Have you ever been hooked by a Television Soap Opera, the ‘Soapies’ as they are affectionately known? Home and Away, Neighbours, The Bold and The Beautiful, The Young and The Restless, Days of Our Lives – you can add your favourite to the list. The scriptwriter creates a script that will bring characters to life, making them known and believable within the broader context of the setting that is the backdrop to the character’s lives. Relationship issues, arising out of each characters unique script that informs them of their personal beliefs, values and behaviours, are the primary content of these ‘everyday dramas’.

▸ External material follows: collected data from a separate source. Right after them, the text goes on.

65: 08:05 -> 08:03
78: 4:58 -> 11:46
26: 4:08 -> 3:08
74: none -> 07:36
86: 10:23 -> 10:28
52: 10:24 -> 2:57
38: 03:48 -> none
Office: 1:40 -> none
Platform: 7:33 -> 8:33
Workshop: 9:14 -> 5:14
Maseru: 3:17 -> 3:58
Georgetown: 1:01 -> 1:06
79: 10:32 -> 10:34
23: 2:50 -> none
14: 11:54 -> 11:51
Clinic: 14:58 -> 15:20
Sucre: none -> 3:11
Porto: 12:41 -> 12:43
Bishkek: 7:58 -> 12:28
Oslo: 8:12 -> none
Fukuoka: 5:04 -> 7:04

The Power of Family Scripts
What is the power that soapies have to draw you in to the drama time and time again? Perhaps some of the fascination we have with these television dramas is that they provide insight into our own lives and the scripts that inform our thinking and behaviour. We all grow up with family scripts. Family scripts are unique to each individual family and inform family members about family rules – values, beliefs and behaviours. They are largely unwritten and unconscious, communicated verbally and non- verbally through the countless interactions we have within our family context. Messages such as ‘to be successful you have to have a university education’; ‘as long as you look perfect it doesn’t matter what is underneath’; ‘A ‘real’ man gets a job and provides for his family’; ‘your loyalty must be to the family first’.

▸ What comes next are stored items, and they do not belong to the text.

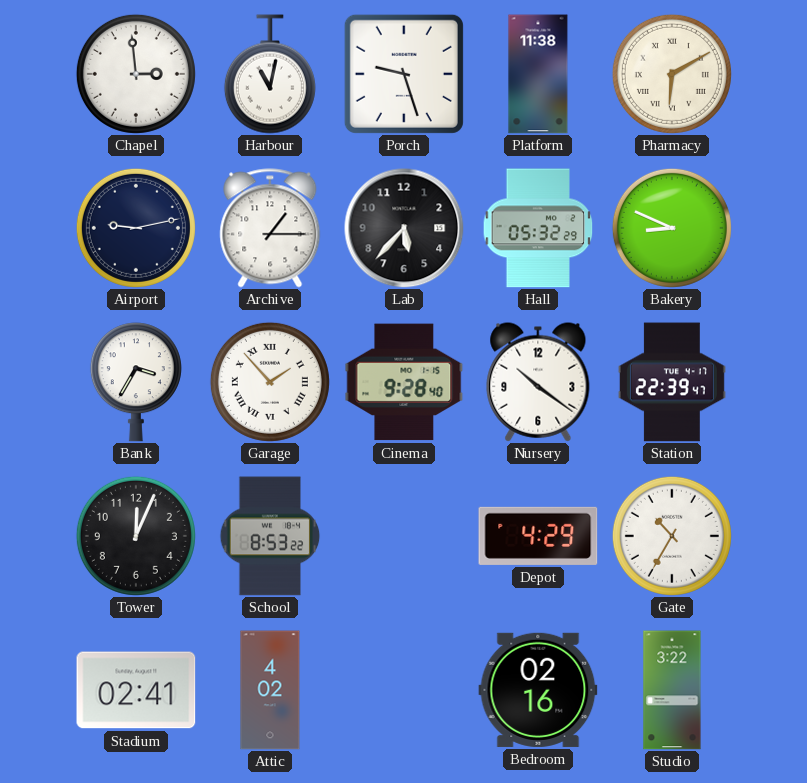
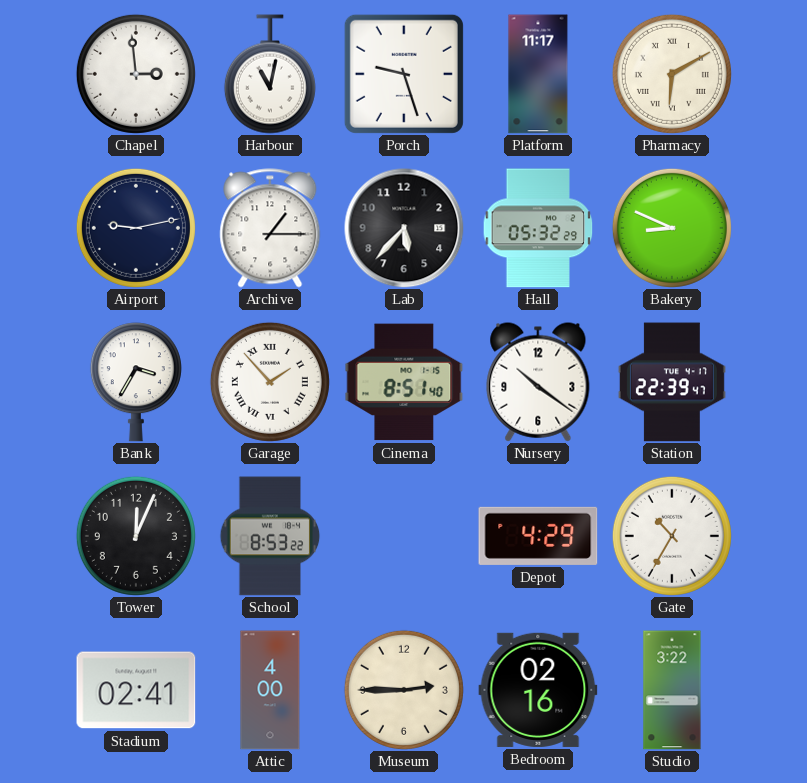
Platform: 11:38 -> 11:17
Cinema: 9:28 -> 8:51
Attic: 4:02 -> 4:00
Museum: none -> 2:45
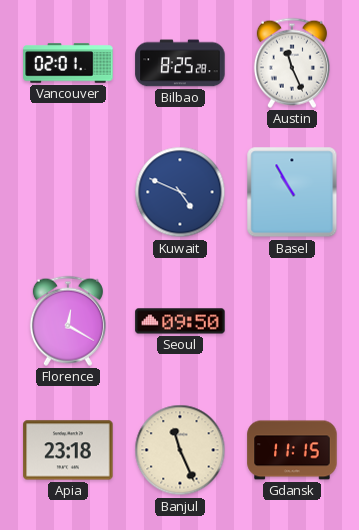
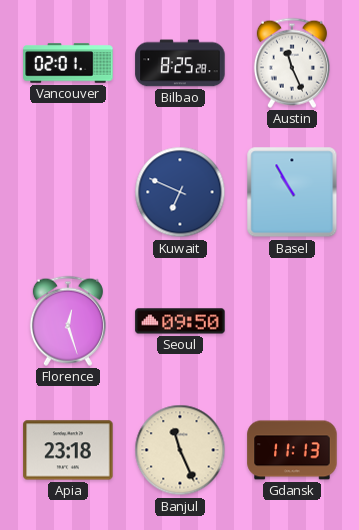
Kuwait: 4:49 -> 6:49
Florence: 12:20 -> 12:27
Gdansk: 11:15 -> 11:13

The Impact of Your Family Script on the Couple Relationship
When adult children leave home, they take their unique family script into every other relationship. This unique container of information is literally embodied within your personhood. It is information that ‘you don’t know that you know’. As a couple relationship is formed and developed over time, you continue to approach the relationship from the messages of your family script. What happens then, when a couple, each embodying separate family scripts, try to forge a new identity? Small misunderstandings and hurts occur as you each unconsciously act out your family script until, left unaddressed a couple reaches ‘breaking point’. It takes a lot of work for a couple to identify and let go of former family scripts so that you can begin the task of forming a new identity that reflects who you want to be as a couple.
When my partner, Duncan and I formed a relationship, I was completely oblivious to our differing family-scripts however over time tensions emerged as we each continued to live according to the scripts that we had grown up with. Duncan’s script went something like this: ‘anything you do is worth doing well’; ‘if you don’t get it right, do it all again’; ‘you don’t leave things half done’. At the time, I was frequently unwell and fatigued, so much of what I did was left ‘half done’ (to complete later I thought) or done imperfectly. This issue was the trigger for frustration (Duncan), distress (Colleen) and tension in our relationship for a number of years.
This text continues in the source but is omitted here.